Great idea, we also realized that current plugin design somehow constrained the flexibility to make a HW-specific plugin. Including:

1. plugin custom scheduler
2. plugin custom quantization method

My question:

1. What will be the scope for this Proposal, which modules planned to be included?
   Scheduler, sampler, quantization/unquantization layers?

2. what will be the impact to custom_op.py?
   Are you going to add a new 'central service module' for custom_op? Will that change the way for current plugin to override custom layers?
   This is our proposed changes to custom_op for providing custom layer impl from plugin, [custom_op][vllm-plugin] update custom_op class to use op_registry #19164 , if we follow this proposal, what will be different to custom_op.py?

3. What will be the estimated time frame for this proposal?
   Our goal is to bring necessary update listed in [RFC]: Enhancing vLLM Plugin Architecture #19161 to vllm as soon as possible, so we can complete our timeline for migrating HPU into vllm plugin by v0.10. Wanted to know if we are able to leverage changes in this proposal as well?

[houseroad]

Thanks for the proposal. Improving vLLM's extensibility is super important.

Wondering if you would like to give some example about how to leverage dependency-injector or similar library to support customized component?

[yeqcharlotte]

Glad to see more proposals about improving vLLM's extensibility!

Are scheduler and sampler the main components you are looking to extend? While I agree Scheduler needs better interface to support more policies and spec decoding ideas and there should probably be orthogonal modularization effort to make concrete implementation easier to be replaced.

Could you share some examples why vllm.core.services is necessary on top of existing EngineCore?

[yarongmu-google]

Thanks @xuechendi for the insightful questions :) Please see my response inline :)

1. What will be the scope for this Proposal, which modules planned to be included?
   Scheduler, sampler, quantization/unquantization layers?

DI is a generic framework to introduce modularity, so it can applied in all components, including scheduler, sampler, quantization layers - or if someone somehow needs a new frontend, DI can achieve that too. My proposal is to align on a framework, and leaving what components are in scope precisely to the individual component developers :)

2. what will be the impact to custom_op.py?
   Are you going to add a new 'central service module' for custom_op? Will that change the way for current plugin to override custom layers?
   This is our proposed changes to custom_op for providing custom layer impl from plugin, [custom_op][vllm-plugin] update custom_op class to use op_registry #19164 , if we follow this proposal, what will be different to custom_op.py?

DI and custom_op.py are not competing ideas; they are complementary.

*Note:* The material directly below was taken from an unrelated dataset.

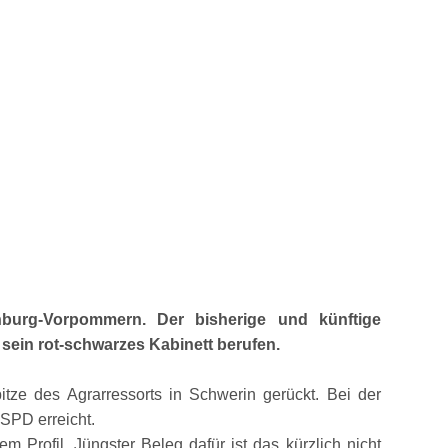
nburg-Vorpommern. Der bisherige und künftige
 sein rot-schwarzes Kabinett berufen.
itze des Agrarressorts in Schwerin gerückt. Bei der
SPD erreicht.
 Profil. Jüngster Beleg dafür ist das kürzlich nicht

The op_registry in your pull request is a fantastic example of the Service Locator pattern, which is in fact the phase 1 of my proposal (ie a cheap way to experiment DI to gauge its benefits). My proposal advocates for generalizing this approach in Phase 2 w/ a real DI framework that manages dependencies in stead of relying on individual service locator patterns coded in the individual components.

Assuming we move forward with DI, in Phase 1, we wouldn't change how custom_op.py or your op_registry works - you are already there :) In Phase 2, (i.e. move to a full DI framework), we could enhance the op_registry: instead of just registering classes, the registry could be managed by the DI container. This would allow for more complex dependency management for custom operations, such as injecting different logging or configuration services into your custom layers.

3. What will be the estimated time frame for this proposal?

Given the flexibility of DI, I think it can be achieved gradually as development goes. Assuming we reach community consensus, then changes like yours (#2 above) is already moving toward DI, so you already started :) At some point I am happy to introduce a central container on top of your change - that can be done any time following migration best practices; though the concrete timeline of moving to Phase 2 depends on consensus timeline.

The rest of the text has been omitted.